The Baobab tree

July 1, 2006


Baobab; originally uploaded to Flikr by Art Nahpro.

Museum of Dust features a lovely story about, and some great pictures of a tree I had not previously known: the Baobob tree. Uploaded by Art Nahpro, this photo was from his “mother’s old photograph albums from when she was in Ethiopia in 1947. These were probably taken by a commercial photographer during the Italian Occupation.” Mr Nahpro continues:

Baobabs (unsurprisingly) have a mystical significance in many African cultures. In Zimbabwe there are tribal peoples who use the Baobab, which is often hollow ,as a birthing tree and women give birth actually inside the tree.

In Kenya a local myth and legend was that God got angry one day and ripped up all the trees and planted them upside down. I used to wonder what God had in mind doing that but…

What I love about this plant is trying to imagine what the root structure looks like. I’m assuming it’s very similar to the crown.

Stand back imagine the whole tree out of the ground and hovering (minus the dirt) in the air. Cool eh? As earth walkers, we only see the top part of the tree, the roots are the hidden complement to the crown. Obviously, this image holds true for many trees, but the baobob tree, for me, really accentuates the beautiful symmetry.

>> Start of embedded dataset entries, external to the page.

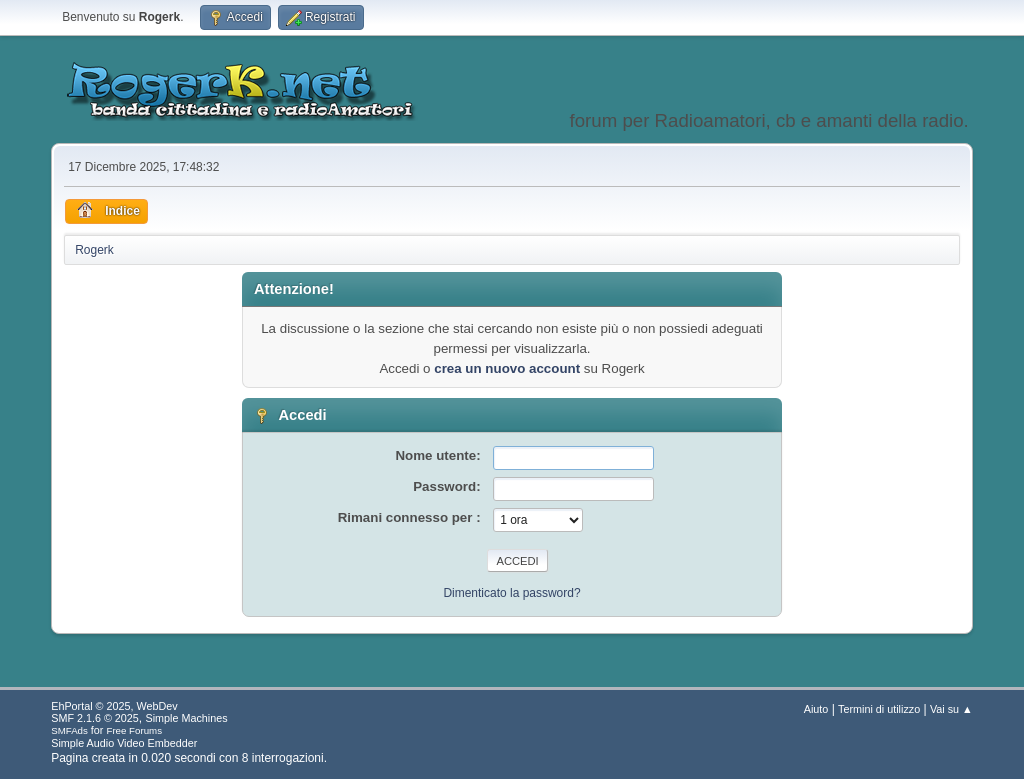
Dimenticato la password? (511, 593)
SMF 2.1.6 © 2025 (95, 718)
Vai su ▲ (951, 709)
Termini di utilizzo (879, 709)
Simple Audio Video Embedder (124, 743)
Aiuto (816, 709)
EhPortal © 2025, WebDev (114, 706)
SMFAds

For those more mathematically gifted than I, Pablo Funes’s Brandeis dissertation includes an amusing lego tree in his section on symmetry, branching and modularity. Funes writes:

The tree experiment was designed to test out whether some characteristics of natural trees (branching, symmetry) could evolve as a consequence of the environment. The design of a tree in nature is a product of conflicting objectives: maximizing the exposure to light while keeping internal stability.